Globally, around 1.8 billion people or more than 20 percent of the world’s population lack adequate housing, according to the United Nations (UN).
Data shows India has more than 1.7 million homeless people, of which 938,384 live in urban areas. Extrapolating from the 2011 Census data, around 68 million people live in informal settlements in India. The national capital has between 150,000 - 200,000 people, according to advocacy group Housing and Land Rights Network (HLRN). Of them, at least 10,000 are women.
Following the sudden announcement of lockdown, earning a livelihood came to a halt for thousands of people. Nargis, 18, is among those who were forced to leave her room in Sarai Kale Khan which she along with her husband had rented for a monthly amount of Rs 3,500.
“My husband was a rickshaw-puller. After the lockdown, we could not afford rent. The owner asked us to vacate the premises. Soon, we were homeless. We were living in a park, then a school where the police took us, and now in a park again,” said Nargis holding her eight-month-old daughter Alisha in her arms.
Now, Nargis’s home is Barakhamba Park in the Nizamuddin area -- where she gave birth to her daughter. So did her friends 23-year-old Shabana, and 20-year-old Ishrat. They have similar stories -- they had homes at one point, they gave birth amid the lockdown in Barakhamba park after being turned away by multiple hospitals, and remain uncertain if they would ever have homes.
Shivani Chaudhry, executive director of HLRN, pointed out the need for a strong human rights approach to resolve the current crisis.
“India's harsh COVID-19 lockdown followed by the severe economic crisis has resulted in deep impoverishment and extensive livelihood and housing loss, with women bearing the worst brunt. Despite the grave public health emergency, homelessness has been exacerbated by state-led home demolitions and evictions due to people’s inability to pay rent. To resolve the multiple crises, a strong human rights approach is required in the COVID-19 recovery process,” said Chaudhry.
Nargis, Shabana and Ishrat try to find hope through 19-year-old Apsana who also gave birth in the park and has managed to rent a room in Sarai Kale Khan recently. "It has been a month since we managed to rent the room. How do we stay here without any privacy? Is it safe for women to bring up their kids here? But people have no income. I do not know how long it is before we are left without a home again," said Apsana.
Ishrat and her husband were rendered homeless four months before the lockdown. While they were hoping to get back on track and manage the funds to rent a room again, the lockdown came into effect. “My husband cleans toilets in Maharani Bagh. We have a newborn now. And there is barely any income. We do not know when we can have a home again,” said Ishrat.
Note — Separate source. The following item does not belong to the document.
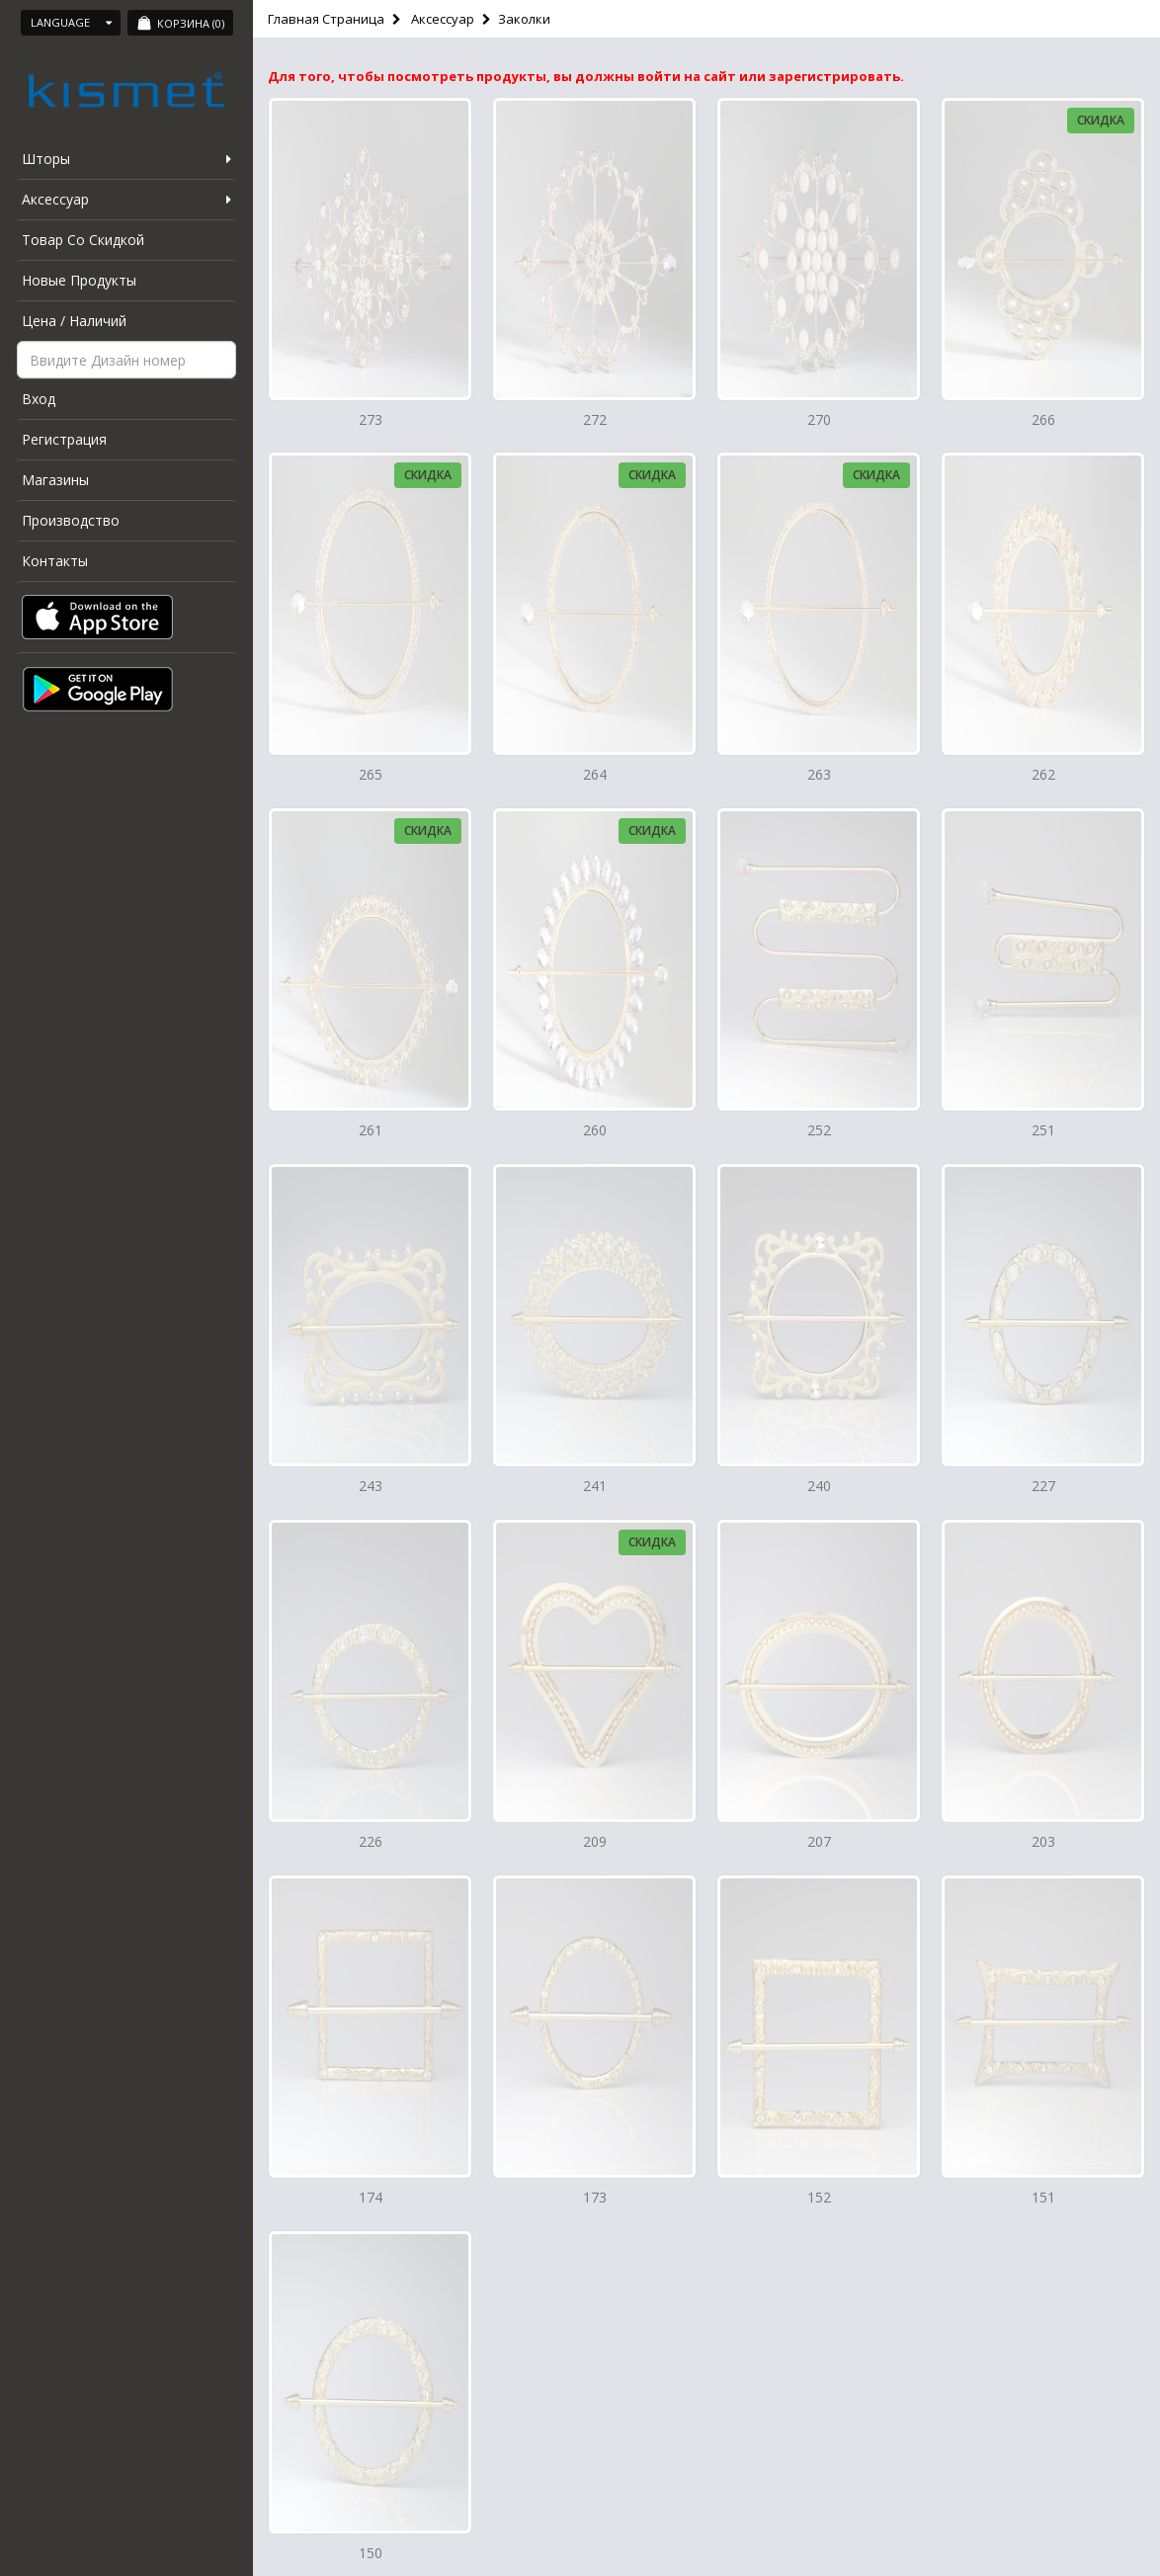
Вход (38, 398)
“Childbirth is an expense that households struggle with even in normal times. They bank on everything going as per their plan so that they can get back to their jobs. COVID will only exacerbate the chances of childbirth becoming an economic shock for a household,” said Kinjal Sampat, a Delhi-based researcher working on issues of urban social protection.
The UN had said governments should ensure housing for all through moratoriums on evictions due to rental and mortgage arrears, deferrals of mortgage payments, imposition or extension of moratoriums on forced evictions of informal settlements and slums, and suspension of utility costs and surcharges during the pandemic.
Sunil Kumar Aledia, the founder member of the Centre for Holistic Development, said the question that needs to be addressed by governments is how to breach the widening gap of housing that has been created due to the absence of incomes amid the lockdown.